The End of the World, and other myths

Snow threatens, or so they say.

16 inches already down in Botetourt, Virginia, which was home for thirty years before I moved to Vermont. My daughter writes from college that they have ceased to function in fear of snow. Last night, I went by the grocery store, forgetting the end of the world as we know it was about to happen, and when I saw the mobs, I turned around and left.

There’s nothing I need that badly.

Most of my clients are in the Mid Atlantic area, and frankly, they don’t want to talk to me today. They are likely at work. Television never stops, not even for the end of the world.

Even here in Vermont, the long time locals, who generally look on snow as a minor inconvenience, if they deign to notice it at all, are stocking up for the weather.

Me? I am making chili.
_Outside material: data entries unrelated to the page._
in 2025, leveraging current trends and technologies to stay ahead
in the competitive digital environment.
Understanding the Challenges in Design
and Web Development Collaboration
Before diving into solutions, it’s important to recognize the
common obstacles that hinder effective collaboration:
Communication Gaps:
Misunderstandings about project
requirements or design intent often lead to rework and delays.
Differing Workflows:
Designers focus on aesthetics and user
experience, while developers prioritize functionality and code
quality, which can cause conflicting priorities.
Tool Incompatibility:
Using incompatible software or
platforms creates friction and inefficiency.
I am at my favorite coffee shop, working on my laptop, sipping caffeine and chatting with the cook and single waitress, who are the only ones here.

One of the few things I like about getting older is that the end of the world seems less important than it once did. I’ve lost jobs. I’ve been through a divorce. I’ve lost loved ones. I’ve seen my bank balance in single digits a time or two. My spirit has been shattered. I’ve nearly died twice. I’ve been through three “floods of the century.”
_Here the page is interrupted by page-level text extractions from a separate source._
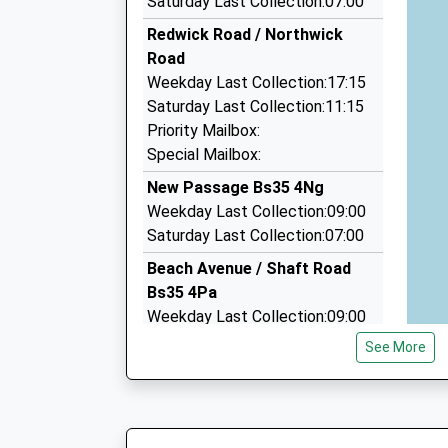
Saturday Last Collection:07:00
12 Longney Place, Bristol, Bristol, BS34 5LQ
Redwick Road / Northwick
3.68 Miles
Road
Sed Cars
Weekday Last Collection:17:15
01291 621621
Saturday Last Collection:11:15
93 Maple Av, Chepstow, Monmouthshire, NP16
Priority Mailbox:
3.74 Miles
Special Mailbox:
A And T Taxis
New Passage Bs35 4Ng
01291 769001
Weekday Last Collection:09:00
38 Burnt Barn Rd, Chepstow, Monmouthshire, 
Saturday Last Collection:07:00
3.80 Miles
Beach Avenue / Shaft Road
Bs35 4Pa
Weekday Last Collection:09:00
Saturday Last Collection:07:00
See More
Pilning Station Bs35 4Jh
Weekday Last Collection:09:00
Saturday Last Collection:07:00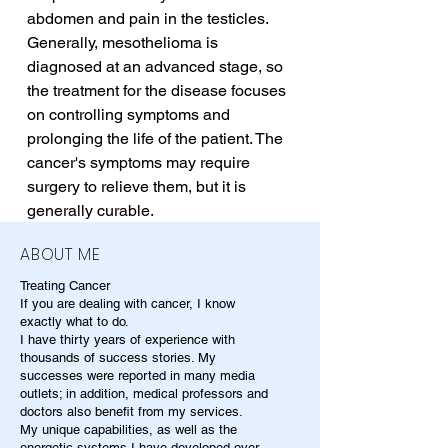
abdomen and pain in the testicles. 
Generally, mesothelioma is 
diagnosed at an advanced stage, so 
the treatment for the disease focuses 
on controlling symptoms and 
prolonging the life of the patient. The 
cancer's symptoms may require 
surgery to relieve them, but it is 
generally curable.
ABOUT ME
Treating Cancer
If you are dealing with cancer, I know
exactly what to do.
I have thirty years of experience with
thousands of success stories. My
successes were reported in many media
outlets; in addition, medical professors and
doctors also benefit from my services.
My unique capabilities, as well as the
energetic systems I have developed over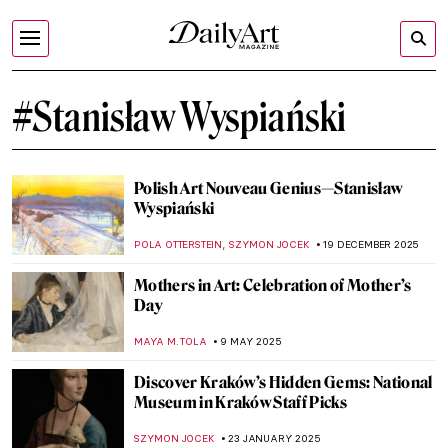
#Stanisław Wyspiański
Polish Art Nouveau Genius—Stanisław
Wyspiański
,
POLA OTTERSTEIN
SZYMON JOCEK
19 DECEMBER 2025
Mothers in Art: Celebration of Mother’s
Day
MAYA M. TOLA
9 MAY 2025
Discover Kraków’s Hidden Gems: National
Museum in Kraków Staff Picks
SZYMON JOCEK
23 JANUARY 2025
And somehow, not always in ways that make sense to me, I’ve come out on the other side. I’ve found new jobs. I’ve found new love. I have rediscovered my spirit. Health and joy find me again and again.
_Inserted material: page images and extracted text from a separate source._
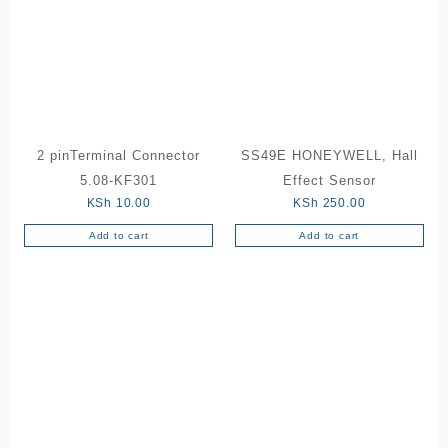
2 pinTerminal Connector
SS49E HONEYWELL, Hall
5.08-KF301
Effect Sensor
KSh
10.00
KSh
250.00
Add to cart
Add to cart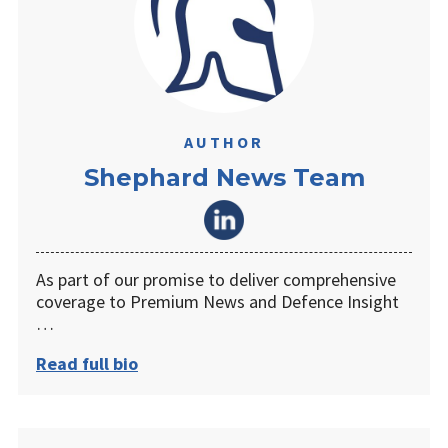
AUTHOR
Shephard News Team
As part of our promise to deliver comprehensive
coverage to Premium News and Defence Insight
…
Read full bio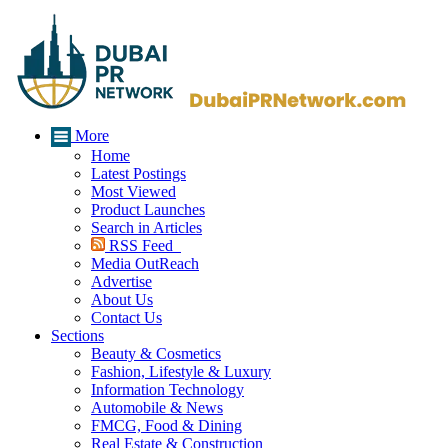
More
Home
Latest Postings
Most Viewed
Product Launches
Search in Articles
RSS Feed
Media OutReach
Advertise
About Us
Contact Us
Sections
Beauty & Cosmetics
Fashion, Lifestyle & Luxury
Information Technology
Automobile & News
FMCG, Food & Dining
Real Estate & Construction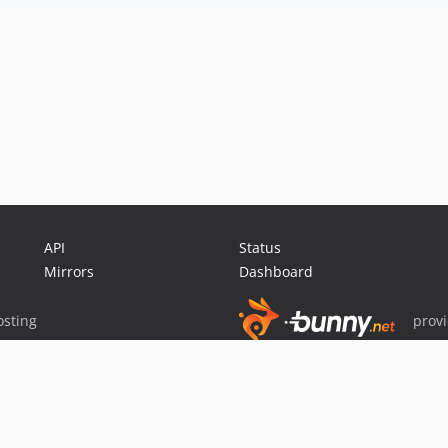
API
Status
Mirrors
Dashboard
sting
prov
Sponsor Packagist & Composer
At 58, I no longer believe in the end of the world.

Don’t get me wrong. I believe in endings. In change. And in the pain that sometimes comes with that change. I believe in grief and mourning. In deep, deep loss. Oh yes, I believe in all those things because they have become part of the fabric of my life, part of my story and journey.

But the end of the world? No. Life is instead a series of new beginnings. Change. Growth. Evolution. A crooked path that would do Charles DIckens proud. Leaving me with a story worth telling, and the ability to sit on the front porch and watch the end of the world fall, one flake at a time, sipping a cup of Russian tea…… and wondering what’s next.